Bug #21215
One-shots returning wrong data?
0%
Description
Bill reports that he's occasionally getting DPM_PEND
for his BBM, one-shot requests. He's also seeing the wrong data being returned when it finally succeeds. The situation is this:
- Once a minute, he reads
L:CISM
followed byL:RF3ISM
as one-shots. - If he gets a
DPM_PEND
while readingL:CISM
, he retries up to five times. - Eventually he gives up and moves on to
L:RF3ISM
. - At this point, there's a chance that the reading from the second device looks like data from the first device. These devices are on different front-ends, so it doesn't appear to be a front-end problem.
He provides an example:
Value | Cycle | |||
---|---|---|---|---|
n-2 | n-1 | n | ||
L:CINT |
sum | 0 | 0 | 0 |
beam cycle | 0 | 0 | 0 | |
all cycles | 99,444,749 | 99,445,740 | 99,447,448 | |
L:RF3INT |
sum | 14,176,050,814 | 0 | 14,176,639,292 |
beam cycle | 15,665,785 | 0 | 15,666,365 | |
all cycles | 55,190,564 | 99,446,708 | 55,192,253 |
In cycle (n - 1), it can be seen that the data returned for L:RF3INT
looks like the data expected for L:CINT
.
We need to set up a test to see if the issue is in DPM or the CLIB interface to DPM.
History
#1 Updated by Richard Neswold over 2 years ago
I created an Erlang client which reads the devices once a minute.

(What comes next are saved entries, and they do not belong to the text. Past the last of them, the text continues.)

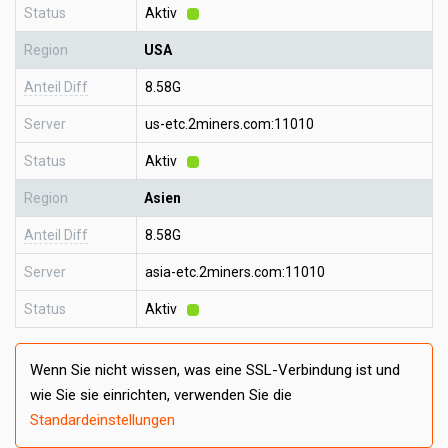
Status
Aktiv
Region
USA
Anteil Diff
8.58G
Server
us-etc.2miners.com:11010
Status
Aktiv
Region
Asien
Anteil Diff
8.58G
Server
asia-etc.2miners.com:11010
Status
Aktiv
Wenn Sie nicht wissen, was eine SSL-Verbindung ist und
wie Sie sie einrichten, verwenden Sie die
Standardeinstellungen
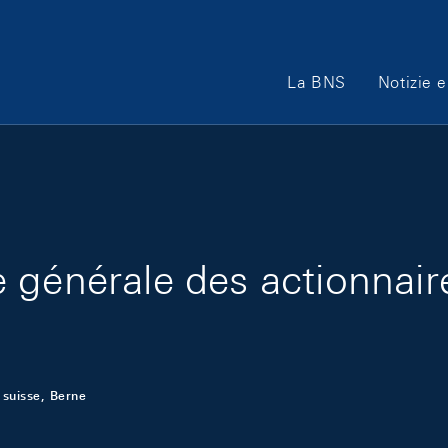
Main Navigation
La BNS
Notizie e
 générale des actionnaire
 suisse, Berne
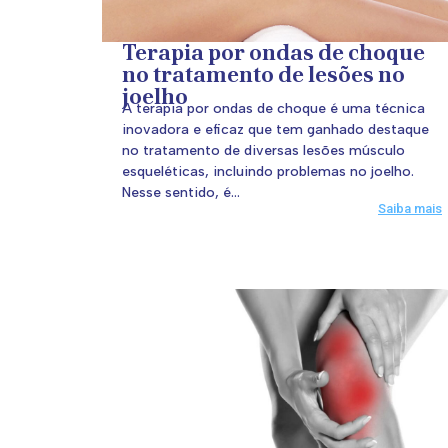
Terapia por ondas de choque
no tratamento de lesões no
joelho
A terapia por ondas de choque é uma técnica
inovadora e eficaz que tem ganhado destaque
no tratamento de diversas lesões músculo
esqueléticas, incluindo problemas no joelho.
Nesse sentido, é...
Saiba mais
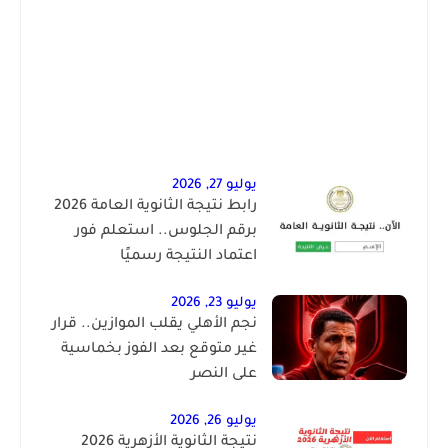
يوليو 27, 2026
رابط نتيجة الثانوية العامة 2026
برقم الجلوس.. استعلم فور
اعتماد النتيجة رسميًا
يوليو 23, 2026
نجم الأهلي يقلب الموازين.. قرار
غير متوقع بعد الفوز بخماسية
على النصر
يوليو 26, 2026
نتيجة الثانوية الأزهرية 2026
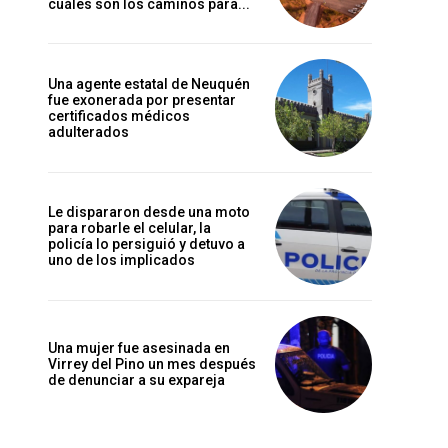
cuáles son los caminos para...
Una agente estatal de Neuquén
fue exonerada por presentar
certificados médicos
adulterados
Le dispararon desde una moto
para robarle el celular, la
policía lo persiguió y detuvo a
uno de los implicados
Una mujer fue asesinada en
Virrey del Pino un mes después
de denunciar a su expareja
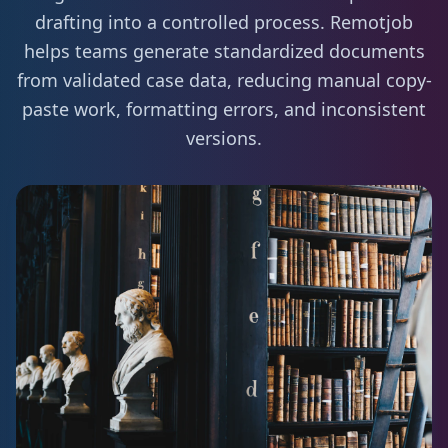
drafting into a controlled process. Remotjob
helps teams generate standardized documents
from validated case data, reducing manual copy-
paste work, formatting errors, and inconsistent
versions.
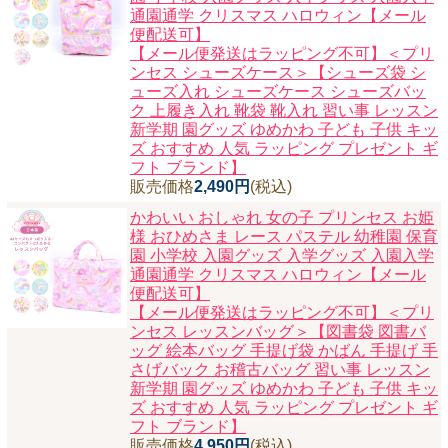
通園通学 クリスマス ハロウィン【メール
ニュースレター購読
便配送可】
【メール便発送はラッピング不可】＜プリ
マイページログイン
ンセス シューズケース＞【シューズ袋 シ
ューズ入れ シューズケース シューズバッ
お問い合わせ
ク 上履き入れ 靴袋 靴入れ 習い事 レッスン
新学期 園グッズ ゆめかわ 子ども 子供 キッ
ズ おすすめ 人気 ラッピング プレゼント ギ
フト ブランド】
販売価格
2,490円
(税込)
当店は持続可能な開発目標「SDGs」を推進しています。
かわいい おしゃれ 女の子 プリンセス お姫
0120-221-040
様 おひめさま レース パステル 幼稚園 保育
電話受付時間：月～金10:00~16:00 ※祝日除く
園 小学校 入園グッズ 入学グッズ 入園入学
通園通学 クリスマス ハロウィン【メール
便配送可】
【メール便発送はラッピング不可】＜プリ
ンセス レッスンバッグ＞【図書袋 図書バ
ッグ 絵本バッグ 手提げ袋 かばん 手提げ 手
さげバック お稽古バッグ 習い事 レッスン
新学期 園グッズ ゆめかわ 子ども 子供 キッ
ズ おすすめ 人気 ラッピング プレゼント ギ
フト ブランド】
販売価格
4,950円
(税込)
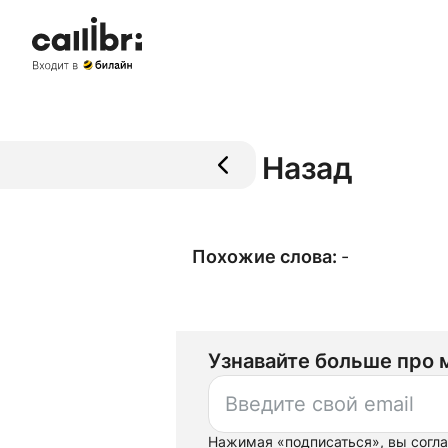
Назад
Похожие слова:
-
Узнавайте больше про 
Нажимая «
подписаться
», вы
согл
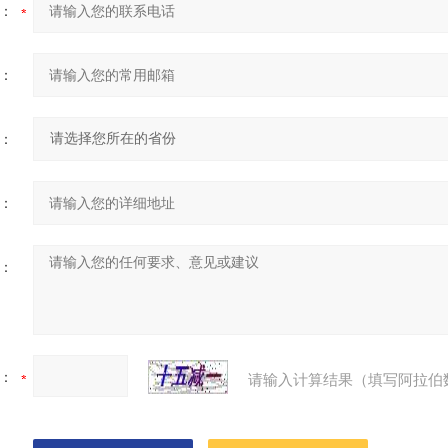
：
：
：
：
：
：
请输入计算结果（填写阿拉伯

I wrote it in Erlang to avoid using CLIB so, if my client has issues, then DPM is suspect. If not, we can look at CLIB's code for the problem. It's currently spitting out content like this:
L:RF3ISM(1sh) -> 18,996,620,948, 21,264,196, 67,651,150 L:CISM(1sh) -> 0, 0, 111,939,124 L:CISM(per) -> 0, 0, 111,940,023 L:RF3ISM(per) -> 18,997,136,177, 21,264,729, 67,652,049 time to perform the one-shot requests ignoring {marker,#Ref<0.0.3.171>} L:CISM(1sh) -> 0, 0, 111,940,024 L:RF3ISM(1sh) -> 18,997,136,692, 21,264,730, 67,652,050 L:CISM(per) -> 0, 0, 111,940,923 L:RF3ISM(per) -> 18,997,651,847, 21,265,263, 67,652,949 time to perform the one-shot requests ignoring {marker,#Ref<0.0.3.212>} L:RF3ISM(1sh) -> 18,997,652,361, 21,265,264, 67,652,950 L:CISM(1sh) -> 0, 0, 111,940,924 L:CISM(per) -> 0, 0, 111,941,823 L:RF3ISM(per) -> 18,998,167,185, 21,265,797, 67,653,849
When Bill sees the problem again, I'll look back at the output to see if I saw it too.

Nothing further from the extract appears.